Das Schweizer Festival „Les Transphoniques“ brachte Wunderstimme Emilie Zoé, (Post-)Industrial-Urgestein Franz Teichler und Schlagzeug-Tausendsassa Nicolas Pittet für eine Auftragsarbeit zusammen. Zwar kam die Pandemie der angedachten Residency in die Quere, die ausgearbeiteten Jams durften dennoch keinesfalls in einer Schublade versauern. Also rief das Trio kurzfristig /A\ ins Leben, um die verschiedenen Klangästhetiken der beteiligten Musiker*innen zu einem neuen Ganzen zu verbinden. Genau ist das ist gelungen: Schlicht „/A\“ betitelt, spottet das gemeinsame Album jeder Beschreibung und gibt einen feuchten Kehricht auf Schubladen.

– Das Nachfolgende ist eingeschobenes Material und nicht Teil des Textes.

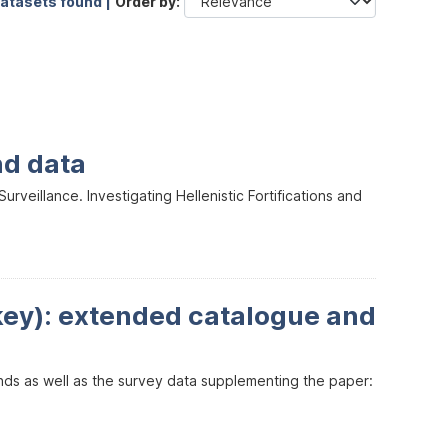
datasets found |
Order by
nd data
veillance. Investigating Hellenistic Fortifications and
key): extended catalogue and
inds as well as the survey data supplementing the paper:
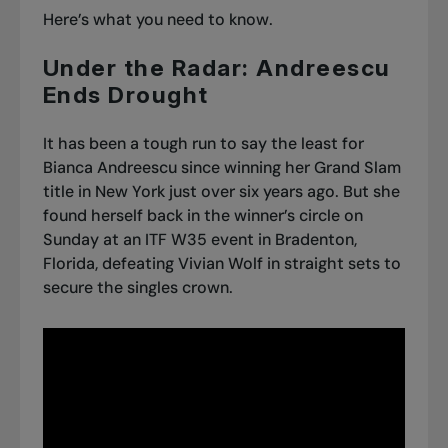
Here’s what you need to know.
Under the Radar: Andreescu
Ends Drought
It has been a tough run to say the least for
Bianca Andreescu since winning her Grand Slam
title in New York just over six years ago. But she
found herself back in the winner’s circle on
Sunday at an ITF W35 event in Bradenton,
Florida, defeating Vivian Wolf in straight sets to
secure the singles crown.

„Hotel Stellar“ legt unorthodox los und beleuchtet eine von vielen Facetten. Hier widmet sich das Trio gemächlichen, fast schon zeitlupenartigen Aufbauten, die stark in Richtung Post Rock gehen. Zoés fordernde und doch angenehme Stimme wirkt wie ein roter Faden, der instrumentale Minimalismus rundherum spendet maximale Atmosphäre und lässt jede Note bis zum Maximum nachhallen. Davon ist im folgenden „Grain Sand And Mud“ nichts zu merken. Der vielleicht verträglichste Exkurs dieses Debüts spielt mit klassischen Melodien, nimmt Alternative-Rock-Synergien und sogar eine feine Prise Pop mit, während das Arrangement an Aufbruchsstimmung vorbeischrubbt. Am ehesten werden Erinnerungen an Kellermensch wach.

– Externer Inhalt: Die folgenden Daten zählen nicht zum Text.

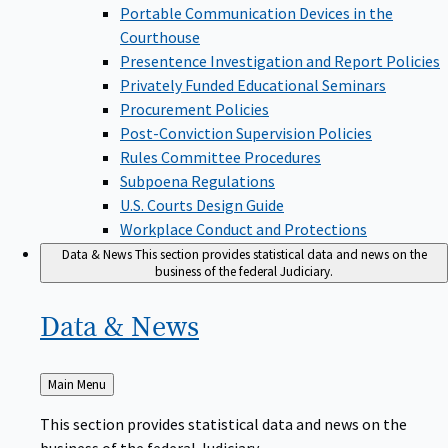
Portable Communication Devices in the
Courthouse
Presentence Investigation and Report Policies
Privately Funded Educational Seminars
Procurement Policies
Post-Conviction Supervision Policies
Rules Committee Procedures
Subpoena Regulations
U.S. Courts Design Guide
Workplace Conduct and Protections
Data & News
This section provides statistical data and news on the
business of the federal Judiciary.
Data &
News
Back
Main Menu
to
This section provides statistical data and news on the
business of the federal Judiciary.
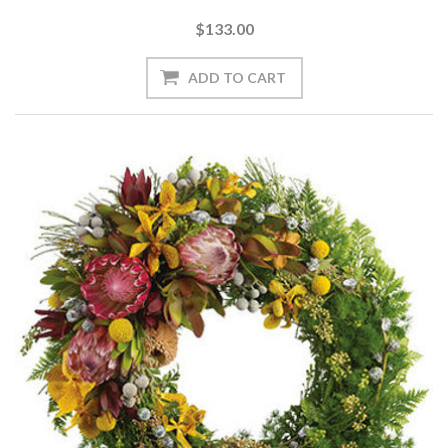
$133.00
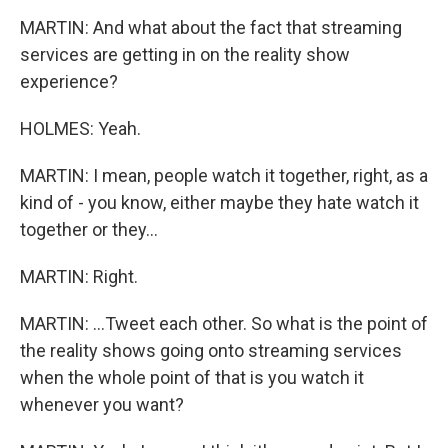
MARTIN: And what about the fact that streaming
services are getting in on the reality show
experience?
HOLMES: Yeah.
MARTIN: I mean, people watch it together, right, as a
kind of - you know, either maybe they hate watch it
together or they...
MARTIN: Right.
MARTIN: ...Tweet each other. So what is the point of
the reality shows going onto streaming services
when the whole point of that is you watch it
whenever you want?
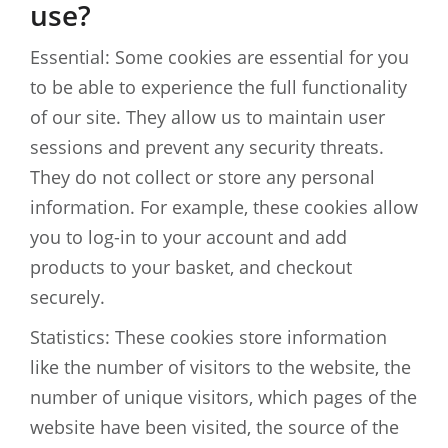
use?
Essential: Some cookies are essential for you
to be able to experience the full functionality
of our site. They allow us to maintain user
sessions and prevent any security threats.
They do not collect or store any personal
information. For example, these cookies allow
you to log-in to your account and add
products to your basket, and checkout
securely.
Statistics: These cookies store information
like the number of visitors to the website, the
number of unique visitors, which pages of the
website have been visited, the source of the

Und doch kratzen diese beiden Exkurse bestenfalls an der Oberfläche von /A\. Das bedrohliche, reduzierte „The Leaves“ wirkt wie eine gespenstische TripHop-Nummer, „Fire In My Fingers“ spielt mit Noise- und Industrial-Elementen, während „We Travel The Light“ ein angetäuschtes Blues-Motiv in lärmende, erdrückende Art-Gefilde entführt. „Count To Ten“ ist das Yin zu diesem krachenden Yang, ein musikalischer Hauch von Nichts mit ätherischen Vocals und zarten Harmonien. Und dann ist da noch dieser Rausschmeißer, der mit seinen behäbigen Schleifen alle Sinne raubt. Eigentlich passiert in „Our Love Is Growing“ nicht viel, doch macht gerade das Laune. Zwischen Post Rock, Doom und sogar Drone schimmern Earth in diesem ausgesprochenen Faible für Statik durch.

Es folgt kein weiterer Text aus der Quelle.